Dataset extract:
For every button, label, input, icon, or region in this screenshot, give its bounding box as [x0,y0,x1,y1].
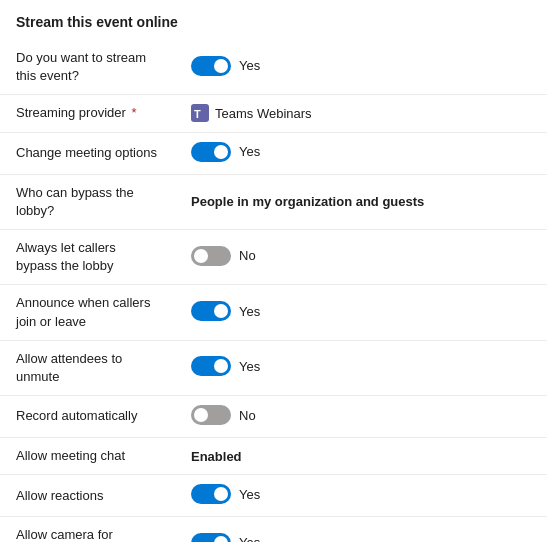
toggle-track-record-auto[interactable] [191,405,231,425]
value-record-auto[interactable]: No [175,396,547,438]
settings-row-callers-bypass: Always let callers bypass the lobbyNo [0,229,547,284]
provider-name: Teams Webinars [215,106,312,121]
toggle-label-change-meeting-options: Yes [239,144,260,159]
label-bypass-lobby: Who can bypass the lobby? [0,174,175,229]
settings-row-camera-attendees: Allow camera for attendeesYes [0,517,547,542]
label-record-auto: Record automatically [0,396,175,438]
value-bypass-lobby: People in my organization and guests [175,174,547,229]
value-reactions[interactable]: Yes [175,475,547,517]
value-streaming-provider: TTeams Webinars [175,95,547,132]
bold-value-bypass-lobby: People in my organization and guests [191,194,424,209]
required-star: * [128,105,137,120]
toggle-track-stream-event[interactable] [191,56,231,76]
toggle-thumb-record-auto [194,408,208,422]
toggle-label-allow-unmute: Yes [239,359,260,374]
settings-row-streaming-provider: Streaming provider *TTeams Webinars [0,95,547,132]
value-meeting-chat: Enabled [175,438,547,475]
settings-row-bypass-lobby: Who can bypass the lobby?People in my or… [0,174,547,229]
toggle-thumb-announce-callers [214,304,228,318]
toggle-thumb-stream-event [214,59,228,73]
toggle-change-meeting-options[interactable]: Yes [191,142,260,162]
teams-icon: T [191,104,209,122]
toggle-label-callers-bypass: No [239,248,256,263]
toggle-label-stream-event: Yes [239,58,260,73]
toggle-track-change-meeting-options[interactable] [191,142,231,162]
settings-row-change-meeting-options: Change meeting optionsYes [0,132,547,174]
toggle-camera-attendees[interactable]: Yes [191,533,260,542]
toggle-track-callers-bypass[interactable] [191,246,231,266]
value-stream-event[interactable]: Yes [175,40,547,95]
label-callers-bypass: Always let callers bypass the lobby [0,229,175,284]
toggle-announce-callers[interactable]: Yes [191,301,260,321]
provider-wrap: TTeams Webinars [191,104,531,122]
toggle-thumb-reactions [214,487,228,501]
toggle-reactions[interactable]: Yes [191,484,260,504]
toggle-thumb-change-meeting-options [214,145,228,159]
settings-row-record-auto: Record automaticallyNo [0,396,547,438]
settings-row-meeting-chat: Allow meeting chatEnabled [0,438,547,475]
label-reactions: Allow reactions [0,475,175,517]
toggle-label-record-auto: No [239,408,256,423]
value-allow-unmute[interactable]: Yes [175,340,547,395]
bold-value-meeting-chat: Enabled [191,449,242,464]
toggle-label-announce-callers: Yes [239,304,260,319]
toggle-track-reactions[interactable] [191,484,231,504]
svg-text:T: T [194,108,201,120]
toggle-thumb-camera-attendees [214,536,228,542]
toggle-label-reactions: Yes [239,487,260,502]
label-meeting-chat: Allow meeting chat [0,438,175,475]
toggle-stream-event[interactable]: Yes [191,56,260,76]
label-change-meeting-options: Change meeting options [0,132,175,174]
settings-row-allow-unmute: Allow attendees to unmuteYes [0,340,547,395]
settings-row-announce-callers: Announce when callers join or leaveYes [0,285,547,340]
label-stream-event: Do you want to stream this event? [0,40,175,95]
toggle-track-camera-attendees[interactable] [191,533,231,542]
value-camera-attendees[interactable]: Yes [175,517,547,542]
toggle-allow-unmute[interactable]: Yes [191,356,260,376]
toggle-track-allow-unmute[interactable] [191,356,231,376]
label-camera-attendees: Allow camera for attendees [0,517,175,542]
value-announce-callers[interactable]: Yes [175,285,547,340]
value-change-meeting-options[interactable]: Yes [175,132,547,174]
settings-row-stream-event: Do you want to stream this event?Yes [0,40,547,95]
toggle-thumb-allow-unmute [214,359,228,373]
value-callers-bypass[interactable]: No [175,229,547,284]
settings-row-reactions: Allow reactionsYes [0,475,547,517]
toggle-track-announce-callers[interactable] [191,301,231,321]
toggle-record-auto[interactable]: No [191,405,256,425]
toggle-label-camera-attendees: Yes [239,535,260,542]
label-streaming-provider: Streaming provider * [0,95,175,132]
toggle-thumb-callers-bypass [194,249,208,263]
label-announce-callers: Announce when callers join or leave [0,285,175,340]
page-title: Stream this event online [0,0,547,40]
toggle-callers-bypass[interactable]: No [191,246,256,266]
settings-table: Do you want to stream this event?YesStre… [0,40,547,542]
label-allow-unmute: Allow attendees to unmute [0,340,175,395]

Instructions for the task:
Among the lines above, find each one containing the string "event" and copy it.

Problem solution:
toggle-track-stream-event[interactable] [191,56,231,76]
toggle-thumb-stream-event [214,59,228,73]
toggle-label-stream-event: Yes [239,58,260,73]
value-stream-event[interactable]: Yes [175,40,547,95]
toggle-stream-event[interactable]: Yes [191,56,260,76]
label-stream-event: Do you want to stream this event? [0,40,175,95]
settings-row-stream-event: Do you want to stream this event?Yes [0,40,547,95]
page-title: Stream this event online [0,0,547,40]
settings-table: Do you want to stream this event?YesStre… [0,40,547,542]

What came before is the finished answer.